Dreamers of the Ghetto: Enemy/Lover

Dreamers of the Ghetto
Enemy/Lover
Temporary Residence
2011-10-04

Dreamers of the Ghetto hail from Bloomington, Indiana, and consists of brothers Luke and Jonathan Jones, plus Luke’s wife (and Jonathan’s sister-in-law) Lauren, as well as apparent familial outlier Marty Sprowles. Rather than attempting the sort of freak folk affair that’s so popular with the kids these days, this quartet opts for the big stadium sound of classic era U2 with dashes and dots of Depeche Mode thrown in as well as a criss and a cross from the xx.

It takes the group a moment or two to gain its foothold in the listener’s ear – the opening invocation “Antenna” is nice and all but would ultimately be insubstantial and insignificant were it not merely a prolonged intro for the more focused and melodic “State Of A Dream”, which recalls the early Alarm as much as it recalls Hewson and Co. But it’s not until the catchy-as-the-flu “Connection” that you’re really aware of the power and promise of this band. If there’s a bona fide hit and radio-friendly unit to be had here, it’s probably that one. Once the group has established that groove, other, tastier, hookier pieces follow. “Regulator” is dark and dance-worthy, “Night Hawks” reminds the listener that guitars were invented for a reason – and that’s to add mysterious layers and delicious dashes to slow-building, atmospheric songs.

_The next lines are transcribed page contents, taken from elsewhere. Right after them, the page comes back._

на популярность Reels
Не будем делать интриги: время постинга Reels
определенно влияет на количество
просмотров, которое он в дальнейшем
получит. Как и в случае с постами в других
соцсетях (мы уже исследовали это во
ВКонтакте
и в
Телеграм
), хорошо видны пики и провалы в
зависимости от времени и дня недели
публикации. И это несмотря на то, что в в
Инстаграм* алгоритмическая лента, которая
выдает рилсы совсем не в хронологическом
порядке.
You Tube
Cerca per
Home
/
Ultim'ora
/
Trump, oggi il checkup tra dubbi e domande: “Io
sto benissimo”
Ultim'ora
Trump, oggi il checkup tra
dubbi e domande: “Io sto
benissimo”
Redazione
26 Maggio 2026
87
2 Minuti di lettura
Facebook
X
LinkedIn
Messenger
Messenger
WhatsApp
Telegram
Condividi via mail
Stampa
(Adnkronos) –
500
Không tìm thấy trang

The group offers up two epics, both of them recalling the aforementioned Alarm. The first, “Always”, clocks in at just under seven minutes and features plenty of heartfelt emoting and hand-clap beats that build and build the deeper we get into the heart of its carefully constructed core. The other, the closer, “Tether”, takes its own sweet time to get where it’s going and at more than seven minutes it’s sometimes hard to know exactly where that is.

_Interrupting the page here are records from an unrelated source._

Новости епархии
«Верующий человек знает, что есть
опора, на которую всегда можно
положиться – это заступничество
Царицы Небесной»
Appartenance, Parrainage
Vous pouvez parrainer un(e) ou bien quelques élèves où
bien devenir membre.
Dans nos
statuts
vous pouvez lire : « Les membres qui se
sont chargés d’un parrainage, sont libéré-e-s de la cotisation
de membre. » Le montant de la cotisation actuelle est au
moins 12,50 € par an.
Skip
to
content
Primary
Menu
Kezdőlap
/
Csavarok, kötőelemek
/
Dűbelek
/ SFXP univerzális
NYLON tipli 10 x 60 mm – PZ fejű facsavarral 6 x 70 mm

If there’s unifying criticism of this album, it’s just that too often this quartet is on its way somewhere, but doesn’t really seem to have mapped out the journey all that clearly. The audience waits and waits and waits, and when the plan is finally revealed you have to wonder if it’s all worth it. Songs build to climaxes that are short-lived or emotionally flat compared to what’s promised at the start; choruses are big but don’t really have the impact, emotional or otherwise, you might expect.

In that way Dreamers of the Ghetto have made some forgivable errors, signs of a band that’s still finding its way, trying out its direction and finding how this fits into that. This is further exemplified by tracks such as “Dark Falcons” and “Phone Call”, tracks that are good but are not equal to the better ones the group develops capably elsewhere.

So if this is a bit of a flawed affair, if it falls a little short of the promise that precedes it, all is forgiven. There are bands that commit sins of ambition that are far more offensive and fail without the grace Dreamers of the Ghetto have here. That alone is worth the price of admiration.